‘Everyone knows that a hungry child can’t learn’

‘Everyone knows that a hungry child can’t learn’

It was -2 C outside, the snow was falling and Jaiminder Kang was thankful that The Vancouver Sun Children’s Fund had made it possible for her Surrey school to have a collection of new boots, mitts, scarves and toques on-hand.

Without them, children whose families are struggling to pay the rent and find enough money to eat and clothe themselves would be left to face the winter inadequately dressed including the child who didn’t have a winter coat.

“They would be coming to school in old sneakers which don’t have any warmth and are not waterproof,” said Kang, principal of James Ardiel Elementary. “Sometimes we see them wearing their dad’s oversized mitts — their parents are trying every way they can … but if we can help, let’s just do it. It’s really amazing to see the smiles on the kids’ faces as they pick their new mitts or toques and boots.

“And it was nice to see that child who needed a coat all bundled up and warm in the snow because we were able to buy her one.”

Last year the school, which is in a low-income area of the city, received $4,500 in emergency funds from The Sun’s Adopt-A-School (AAS) campaign and is seeking a similar amount for this school year.

The fund is used to help families deal with emergencies such as running out of money and food during the month or when they don’t have money for their children’s clothing or bus fares.

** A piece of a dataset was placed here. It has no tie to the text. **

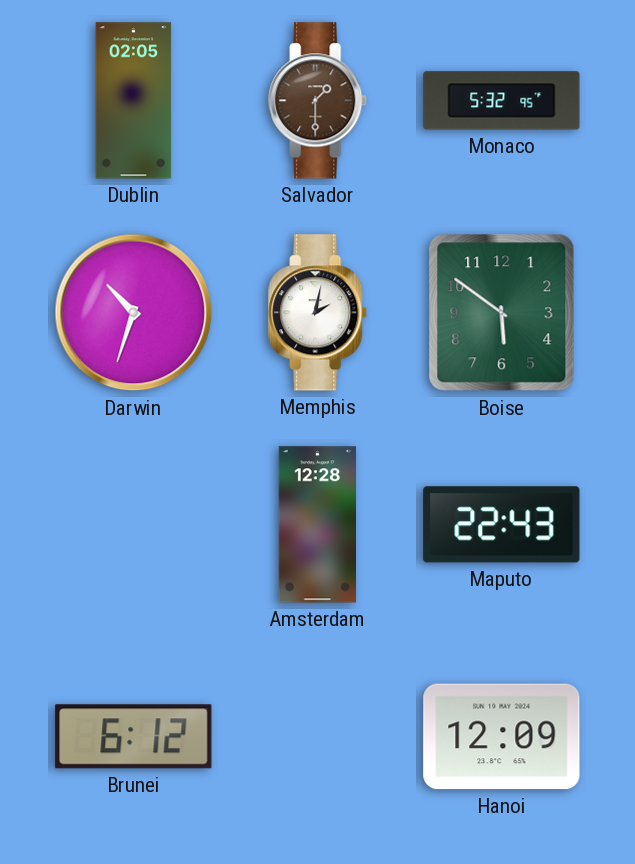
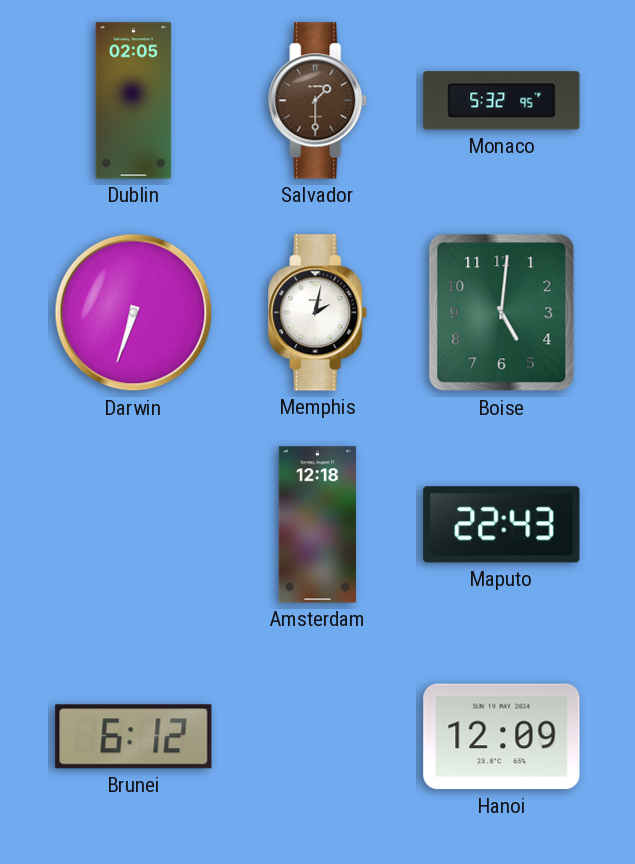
Darwin: 10:33 -> 6:33
Boise: 5:51 -> 5:01
Amsterdam: 12:28 -> 12:18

A fifth of the school’s 420 families are defined as low income, about a third are single parent families and 45 per cent speak a language other than English at home as the school has many new Canadian and refugee families.

Some of them are being overwhelmed by a cost-of-living crisis as can be seen by the number of children arriving at school hungry each morning.

“Our families are feeling the impact of inflation and some are unable to make ends meet. They are making sure the rent and bills are paid but after that are having difficulty taking care of their basic needs — food, clothing, hygiene products,” she said.

Kang sees the stress of this on the faces of her students.

“I’ve noticed the impact on the kids whose families need food support. They feel the tension and worry of their parents. The (AAS) money is critical to support our families — these funds really matter,” she said.

The school is part of the school district’s Attendance Matters program that provides breakfast for hungry children who, without the prospect of food, might otherwise be skipping school. AAS has provided money to support this program since 2011 and this year is being asked to raise $100,000 to feed more than 700 children.

It’s for all the reasons above that Vancouver lawyer Jack Kowarsky continues to support AAS. Kowarsky is a director of the Lohn Foundation, which has contributed $550,000 to AAS since 2015.

“My interest is in the well-being of children arriving at school hungry,” said Kowarsky, 83, a Holocaust survivor who was born in Poland on the eve of the Second World War and whose family came to Canada as refugees when the conflict ended.

“Education is the key to helping children advance in life. I know that from my own experience. Children are our most important asset and we have to do all we can to help them learn and prosper in school. And everyone knows that a hungry child can’t learn,” he said.

This year AAS has received more than 170 requests totalling almost $2 million from schools seeking to feed and clothe impoverished children and to help families that are unable to adequately provide for them.